Interpreter vs compiler
It seems like there’s two main ways to use an LLM:
- “AI as fuzzy interpreter”: Give instructions, just have the AI directly do stuff for you
- “AI as compiler”: Have the AI spit out code in Python, JavaScript, or whatever language, that you can run
There are serious tradeoffs here. The AI can do soft reasoning that’s basically impossible to do in traditional code. No need to deal with pesky programming, just write instructions and let ‘er run. On the other hand, it’s harder to rely on the AI—what will happen when you give it new inputs, or when the model changes? It’s also (for now) slower and more expensive to run AI inference than to run traditional code. (Andrej Karpathy’s Software 2.0 blog post covers some of these tradeoffs in more depth.)
Here’s a great example of the “just use the AI” approach: entering GPT prompts directly as “formulas” into Google Sheets. Works great, looks like magic:
This weekend I built =GPT3(), a way to run GPT-3 prompts in Google Sheets.

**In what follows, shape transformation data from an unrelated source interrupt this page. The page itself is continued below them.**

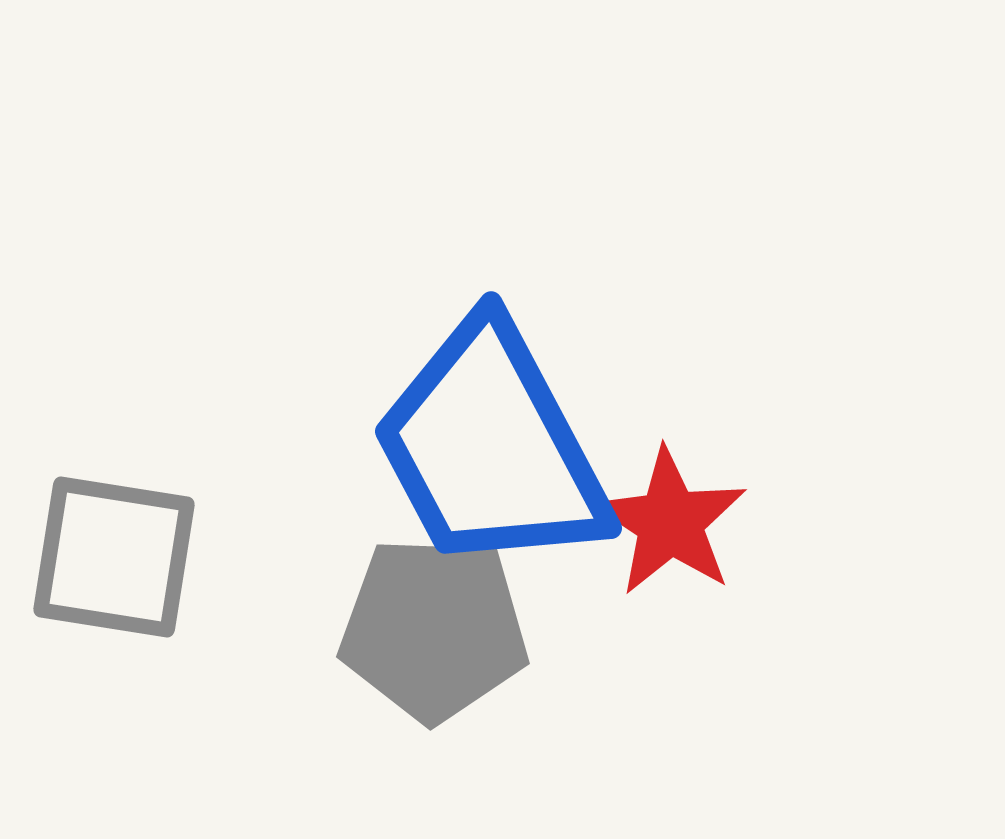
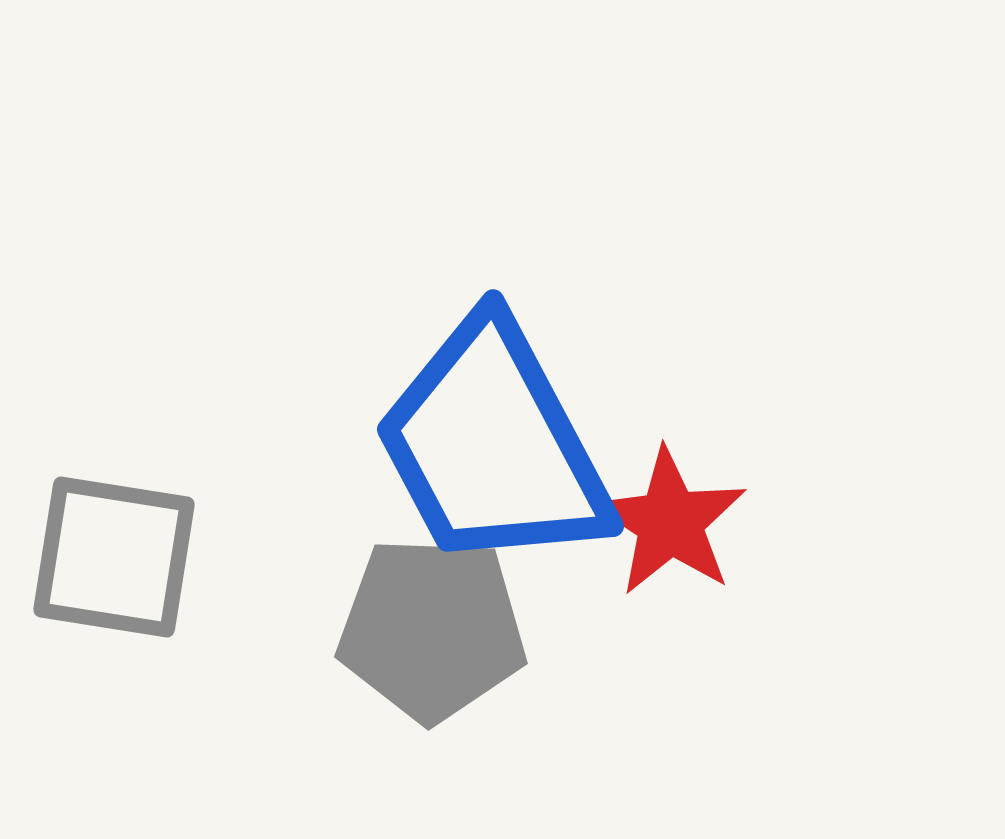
blue trapezoid: moved 2 px right, 2 px up
gray pentagon: moved 2 px left
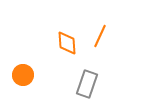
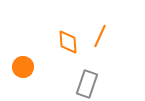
orange diamond: moved 1 px right, 1 px up
orange circle: moved 8 px up
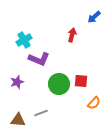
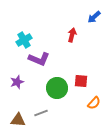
green circle: moved 2 px left, 4 px down
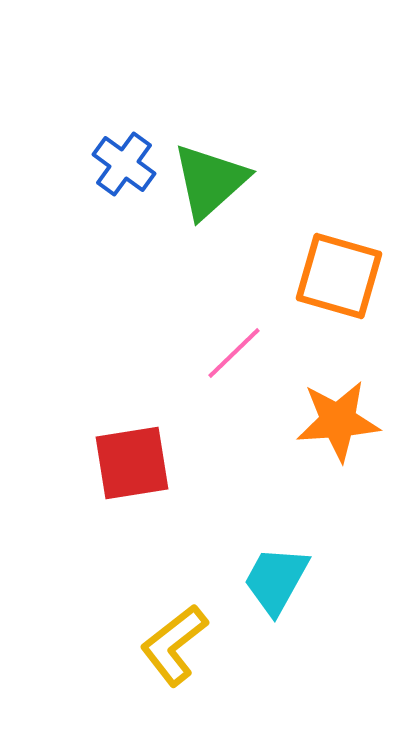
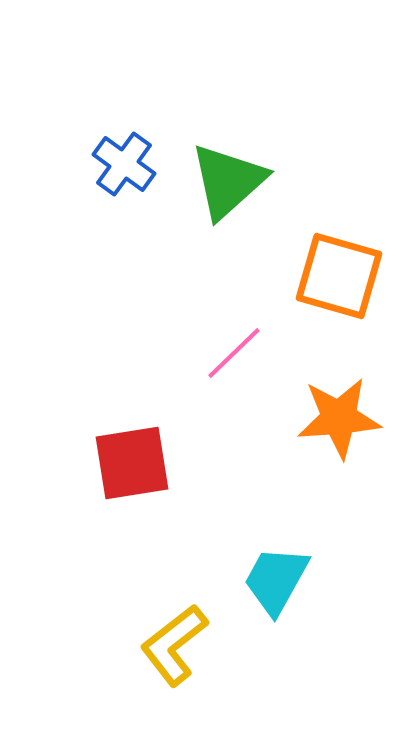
green triangle: moved 18 px right
orange star: moved 1 px right, 3 px up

— Shubhro Saha (@shubroski) October 31, 2022
It’s incredible how tasks that are hard or impossible to do w/ regular formulas become trivial.
For example: sanitize data, write thank you cards, summarize product reviews, categorize feedback… pic.twitter.com/4fXOTpn2vz
But also, a bunch of the results were wrong 🙃:
This is awesome. I also love how 20% of the zip codes are wrong. Messy AI future seems really fun and chaotic
— Daniel Li (@danielxli) October 31, 2022
I’m very curious where we’ll see each of these two techniques used, and what hybrids will emerge.
I expect reliability to improve dramatically over the coming years as models and prompting techniques get more mature, but the last 5-10% will be really hard. Any place where 90% accuracy is good enough will be fair game for directly running AI (notably, this probably means replacing any workflow where human error was already expected and accounted for), but 99%+ accuracy will probably benefit from code generation for a while. I suspect this means that in any domain where code is already being used today, code will remain dominant for a while, even if it’s increasingly AI-generated.
Reliability aside, it also seems like there’s a lot of benefit in having code as a clearly structured artifact that human and AI can iterate on together. If people aren’t writing code manually as much, that means that programming languages could evolve towards being easier to read and edit than write from scratch.
One of my favorite interaction ideas in this area comes from a traditional synthesis paper, User Interaction Models for Disambiguation in Programming by Example. The idea is that the AI generates a program based on user specification, and then shows the user a description of the program written in natural language syntax. It also shows alternative code that it could have written within various parts of the program, and lets the user directly choose between the options:
I like how this engages the human in reasoning clearly and directly about the desired behavior, while still getting a lot of help from fuzzy reasoning. It’ll be interesting to see how programming languages evolve to support easier reading, editing, and verification, as opposed to always writing from scratch…
Alright, I’m out of time for now. I’m thinking a lot about this topic these days so I’ll plan to share more soon, and would love to hear from you if you have thoughts on any of this.